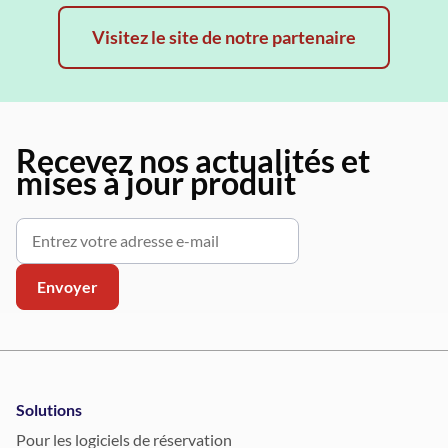
Visitez le site de notre partenaire
Recevez nos actualités et
mises à jour produit
Solutions
Pour les logiciels de réservation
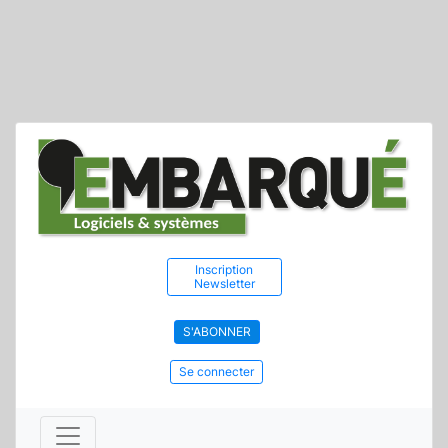
Inscription
Newsletter
S'ABONNER
Se connecter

## REQUIRED ACTION
What you give back should be the full material above, retyped exactly, with every image removed.

## OUTPUT FOR THIS EXERCISE
Visitez le site de notre partenaire
Recevez nos actualités et
mises à jour produit
Solutions
Pour les logiciels de réservation
Inscription
Newsletter
S'ABONNER
Se connecter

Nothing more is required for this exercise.